Seize minutes d’émotions fortes

Deux meilleurs amis se jouent des tours dans la nature près de chez eux : le premier à obtenir six points gagne. Rien n’est en jeu, sinon l’honneur de la victoire et la fierté d’être meilleur que l’autre. Jusqu’où cet esprit malsain de compétition les mènera-t-il ? Une chose est certaine, les deux jeunes n’auront plus la chance de s’amuser dans les bois de manière insouciante comme ils l’ont fait ce jour-là.

 

Des non-acteurs surprenants

Alexandre Perreault et Félix Grenier, tous deux natifs de la région de Chaudière-Appalaches, réalisent une performance stupéfiante pour une première expérience devant la caméra.
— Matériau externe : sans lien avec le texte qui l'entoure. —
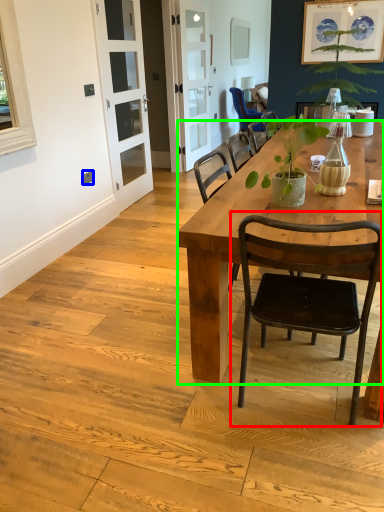 Question: Considering the real-world distances, which object is closest to chair (highlighted by a red box)? power outlet (highlighted by a blue box) or desk (highlighted by a green box).

Choices:
 (A) power outlet
 (B) desk

Answer: (B) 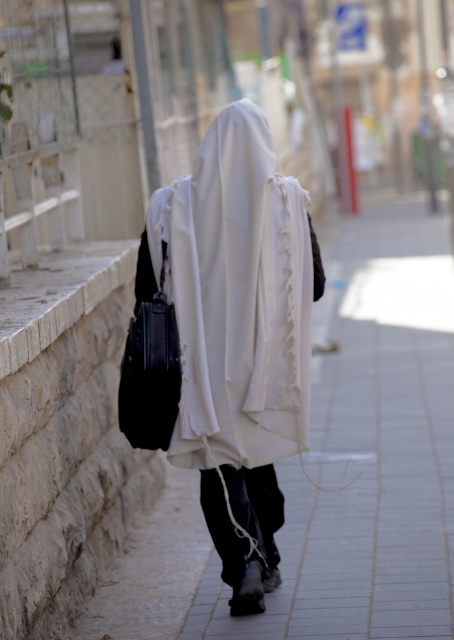 You are a photographer standing at the camera position. You want to capture a closeup shot of the white fabric at center. Considering your current distance, do you think you need to move closer or farther away?

The white fabric at center and camera are 6.04 meters apart from each other. To capture a closeup shot, you need to move closer.

You are standing on the street and see both the white fabric at center and the white fabric robe at center. Which one is positioned more to the right side?

The white fabric at center is positioned to the right of the white fabric robe at center, so the white fabric at center is more to the right. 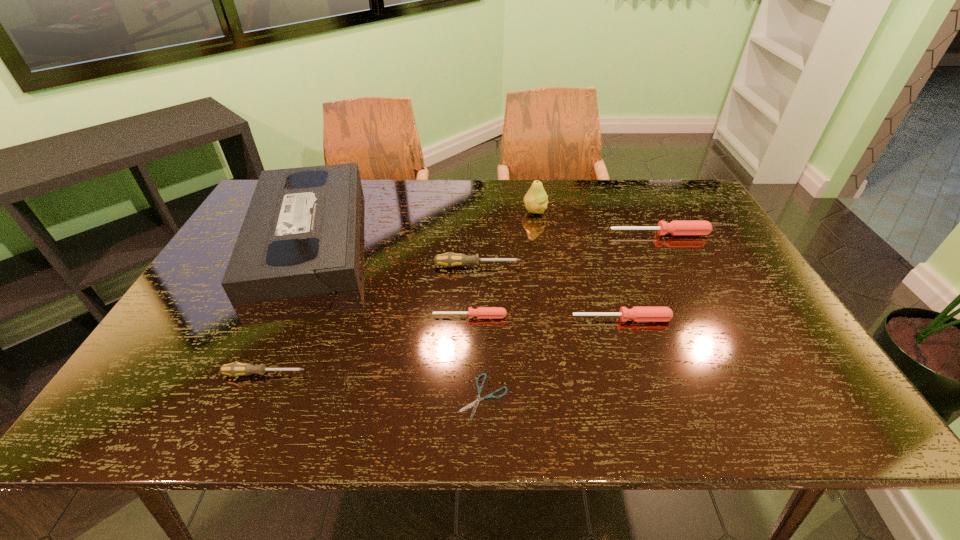 This screenshot has width=960, height=540. I want to click on the seventh tallest object, so click(481, 312).

The width and height of the screenshot is (960, 540). Find the location of `the shortest screwdriver`. the shortest screwdriver is located at coordinates (481, 312).

Where is `shears`? The width and height of the screenshot is (960, 540). shears is located at coordinates (475, 403).

Locate an element on the screen. the shortest object is located at coordinates (475, 403).

Find the location of a particular element. The image size is (960, 540). free space located 0.300m on the front of the sixth object from left to right is located at coordinates (546, 283).

In order to click on free spot located 0.110m on the right of the second tallest object in this screenshot , I will do click(412, 233).

At what (x,y) coordinates should I click in order to perform the action: click on vacant area situated 0.090m at the tip of the right gray screwdriver. Please return your answer as a coordinate pair (x, y). Looking at the image, I should click on (553, 266).

Image resolution: width=960 pixels, height=540 pixels. Identify the location of vacant point located on the front of the farthest red screwdriver. (684, 281).

Locate an element on the screen. The width and height of the screenshot is (960, 540). free space located 0.260m on the back of the second smallest red screwdriver is located at coordinates (599, 248).

What are the coordinates of `vacant space located at the tip of the smaller gray screwdriver` in the screenshot? It's located at (339, 374). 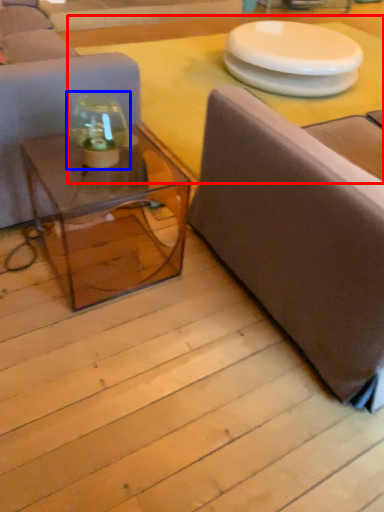 Question: Which object appears farthest to the camera in this image, table top (highlighted by a red box) or glass vase (highlighted by a blue box)?

Choices:
 (A) table top
 (B) glass vase

Answer: (A) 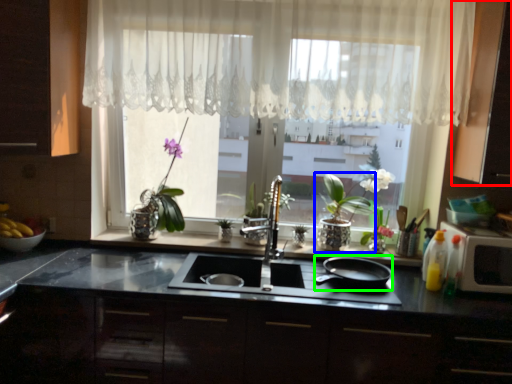 Question: Which object is the farthest from cabinetry (highlighted by a red box)? Choose among these: houseplant (highlighted by a blue box) or frying pan (highlighted by a green box).

Choices:
 (A) houseplant
 (B) frying pan

Answer: (B) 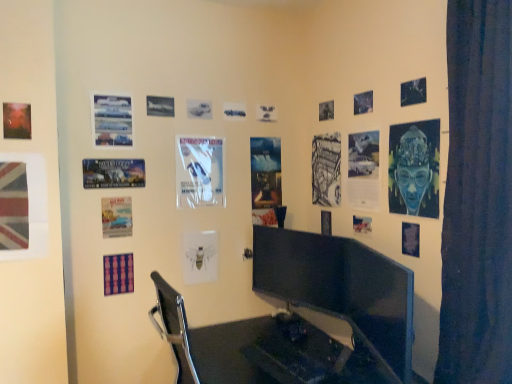 Measure the distance between point (257,106) and camera.

The distance of point (257,106) from camera is 2.54 meters.

Measure the distance between white glossy poster at center, acting as the 9th poster page starting from the left, and camera.

The depth of white glossy poster at center, acting as the 9th poster page starting from the left, is 7.71 feet.

The image size is (512, 384). Describe the element at coordinates (113, 173) in the screenshot. I see `metallic poster at left, the fourteenth poster page positioned from the right` at that location.

In order to face blue paper at lower right, the 1th poster page viewed from the right, should I rotate leftwards or rightwards?

A 19.927 degree turn to the right will do.

The image size is (512, 384). What do you see at coordinates (362, 170) in the screenshot?
I see `matte paper poster at upper right, the fourth poster page when ordered from right to left` at bounding box center [362, 170].

Describe the element at coordinates (28, 203) in the screenshot. This screenshot has width=512, height=384. I see `union jack flag at left, acting as the seventeenth poster page starting from the right` at that location.

Locate an element on the screen. This screenshot has height=384, width=512. glossy plastic poster at upper center, the seventh poster page from the right is located at coordinates (266, 113).

From their relative heights in the image, would you say metallic blue cars at upper left, positioned as the third poster page in left-to-right order, is taller or shorter than metallic poster at left, the fourteenth poster page positioned from the right?

In the image, metallic blue cars at upper left, positioned as the third poster page in left-to-right order, appears to be taller than metallic poster at left, the fourteenth poster page positioned from the right.

Does point (95, 144) lie behind point (97, 172)?

No.

Is metallic blue cars at upper left, positioned as the third poster page in left-to-right order, inside or outside of metallic poster at left, the fourteenth poster page positioned from the right?

metallic blue cars at upper left, positioned as the third poster page in left-to-right order, exists outside the volume of metallic poster at left, the fourteenth poster page positioned from the right.

Considering the relative positions of metallic blue cars at upper left, which appears as the fifteenth poster page when viewed from the right, and metallic poster at left, which is the fourth poster page from left to right, in the image provided, is metallic blue cars at upper left, which appears as the fifteenth poster page when viewed from the right, in front of metallic poster at left, which is the fourth poster page from left to right,?

No, metallic blue cars at upper left, which appears as the fifteenth poster page when viewed from the right, is further to the viewer.

Is black glossy monitor at center, which appears as the 1th computer monitor when viewed from the left, located within metallic blue cars at upper left, which appears as the fifteenth poster page when viewed from the right?

Actually, black glossy monitor at center, which appears as the 1th computer monitor when viewed from the left, is outside metallic blue cars at upper left, which appears as the fifteenth poster page when viewed from the right.

From a real-world perspective, is metallic blue cars at upper left, which appears as the fifteenth poster page when viewed from the right, over black glossy monitor at center, which appears as the 1th computer monitor when viewed from the left?

Correct, in the physical world, metallic blue cars at upper left, which appears as the fifteenth poster page when viewed from the right, is higher than black glossy monitor at center, which appears as the 1th computer monitor when viewed from the left.

Is black glossy monitor at center, which appears as the second computer monitor when viewed from the right, at the back of metallic blue cars at upper left, which appears as the fifteenth poster page when viewed from the right?

metallic blue cars at upper left, which appears as the fifteenth poster page when viewed from the right, does not have its back to black glossy monitor at center, which appears as the second computer monitor when viewed from the right.

From their relative heights in the image, would you say metallic blue cars at upper left, which appears as the fifteenth poster page when viewed from the right, is taller or shorter than black glossy monitor at center, which appears as the 1th computer monitor when viewed from the left?

metallic blue cars at upper left, which appears as the fifteenth poster page when viewed from the right, is shorter than black glossy monitor at center, which appears as the 1th computer monitor when viewed from the left.

Is metallic silver poster at upper right, marked as the 3th poster page in a right-to-left arrangement, surrounded by metallic poster at left, which is the fourth poster page from left to right?

No, metallic silver poster at upper right, marked as the 3th poster page in a right-to-left arrangement, is not inside metallic poster at left, which is the fourth poster page from left to right.

From a real-world perspective, which is physically below, metallic poster at left, which is the fourth poster page from left to right, or metallic silver poster at upper right, acting as the 15th poster page starting from the left?

metallic poster at left, which is the fourth poster page from left to right, is physically lower.

Does matte paper poster at lower left, arranged as the thirteenth poster page when viewed from the right, lie behind purple fabric poster at lower left, which appears as the sixth poster page when viewed from the left?

That is False.

Is matte paper poster at lower left, which appears as the 5th poster page when viewed from the left, taller or shorter than purple fabric poster at lower left, which appears as the sixth poster page when viewed from the left?

matte paper poster at lower left, which appears as the 5th poster page when viewed from the left, is taller than purple fabric poster at lower left, which appears as the sixth poster page when viewed from the left.

You are a GUI agent. You are given a task and a screenshot of the screen. Output one action in this format:
    pyautogui.click(x=<x>, y=<y>)
    Task: Click on the 3rd poster page positioned above the purple fabric poster at lower left, positioned as the twelfth poster page in right-to-left order (from the image's perspective)
    The height and width of the screenshot is (384, 512).
    Given the screenshot: What is the action you would take?
    pyautogui.click(x=116, y=217)

Are matte paper poster at lower left, arranged as the thirteenth poster page when viewed from the right, and purple fabric poster at lower left, which appears as the sixth poster page when viewed from the left, making contact?

matte paper poster at lower left, arranged as the thirteenth poster page when viewed from the right, is not next to purple fabric poster at lower left, which appears as the sixth poster page when viewed from the left, and they're not touching.

From the image's perspective, is metallic silver poster at upper right, the 5th poster page from the right, located beneath white glossy poster at center, which is counted as the 9th poster page, starting from the right?

No.

What's the angular difference between metallic silver poster at upper right, the 5th poster page from the right, and white glossy poster at center, which is counted as the 9th poster page, starting from the right,'s facing directions?

88.3 degrees separate the facing orientations of metallic silver poster at upper right, the 5th poster page from the right, and white glossy poster at center, which is counted as the 9th poster page, starting from the right.

Is metallic silver poster at upper right, positioned as the thirteenth poster page in left-to-right order, bigger or smaller than white glossy poster at center, acting as the 9th poster page starting from the left?

metallic silver poster at upper right, positioned as the thirteenth poster page in left-to-right order, is smaller than white glossy poster at center, acting as the 9th poster page starting from the left.

Choose the correct answer: Is metallic silver poster at upper right, the 5th poster page from the right, inside white glossy poster at center, acting as the 9th poster page starting from the left, or outside it?

metallic silver poster at upper right, the 5th poster page from the right, is not enclosed by white glossy poster at center, acting as the 9th poster page starting from the left.

Which object is thinner, dark blue fabric curtain at right or union jack flag at left, arranged as the 1th poster page when viewed from the left?

union jack flag at left, arranged as the 1th poster page when viewed from the left, is thinner.

How distant is dark blue fabric curtain at right from union jack flag at left, arranged as the 1th poster page when viewed from the left?

dark blue fabric curtain at right and union jack flag at left, arranged as the 1th poster page when viewed from the left, are 5.57 feet apart from each other.

Based on the photo, from the image's perspective, is dark blue fabric curtain at right located above union jack flag at left, acting as the seventeenth poster page starting from the right?

Correct, dark blue fabric curtain at right appears higher than union jack flag at left, acting as the seventeenth poster page starting from the right, in the image.

Consider the image. Which object is further away from the camera, dark blue fabric curtain at right or union jack flag at left, arranged as the 1th poster page when viewed from the left?

union jack flag at left, arranged as the 1th poster page when viewed from the left, is further away from the camera.

Which of these two, matte black monitor at center, which is the first computer monitor from right to left, or blue textured fabric at upper right, the sixteenth poster page positioned from the left, is bigger?

matte black monitor at center, which is the first computer monitor from right to left.

From a real-world perspective, which computer monitor is the 2nd one underneath the blue textured fabric at upper right, which is the second poster page from right to left? Please provide its 2D coordinates.

[(379, 303)]

Is point (411, 274) closer or farther from the camera than point (403, 154)?

Point (411, 274) is closer to the camera than point (403, 154).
Ils incarnent leur rôle de petits bums merveilleusement bien et livrent les dialogues avec une fluidité digne d’acteurs d’expérience. Dialogues qui, grâce à l’agile plume de Jérémy Comte, sont crus, efficaces, naturels. Même les silences parlent d’eux-mêmes. La réplique « Eille le gros, t’es-tu trop fif pour monter ? » évoque bien le ton du vocabulaire utilisé par les jeunes. 

 

Lieu de tournage judicieusement choisi

Le tournage s’est effectué dans une ancienne mine d’amiante à ciel ouvert dans les alentours de Thetford Mines, où lacs turquoises sont entourés d’immenses haldes grises. Pour un spectateur qui n’a jamais vu ce genre de paysage minier, ça peut sembler surréel comme décor. Cela constitue une des forces du film : ayant été diffusé dans plusieurs pays, maintes personnes ont été subjuguées par ce paysage plus grand que nature.

 

L’autre côté de l’enfance

« Avec Fauve, je voulais faire un portrait un peu plus sombre de l’enfance », raconte le réalisateur en entrevue avec le périodique Voir. S’inspirant de sa propre enfance, le réalisateur a réussi à dépeindre une témérité présente chez la majorité des jeunes, qui se croient souvent invincibles, et à montrer qu’à force de jouer avec le feu, on peut finir par se brûler. Le réalisateur affirme qu’« au début de la projection [à Sundance], ça riait et puis les gens se cachaient les yeux quand la tragédie se développe. » En effet, c’est impossible de visionner Fauve sans vivre une panoplie d’émotions, allant du rire à la tristesse, en passant par l’angoisse. 

Heureusement pour Comte, Fauve lui a permis de faire évoluer sa carrière et d’obtenir plusieurs reconnaissances… une fin plus joyeuse que celle de son film. 

Pour le visionner : le court-métrage sorti en 2018 est disponible gratuitement sur Vimeo!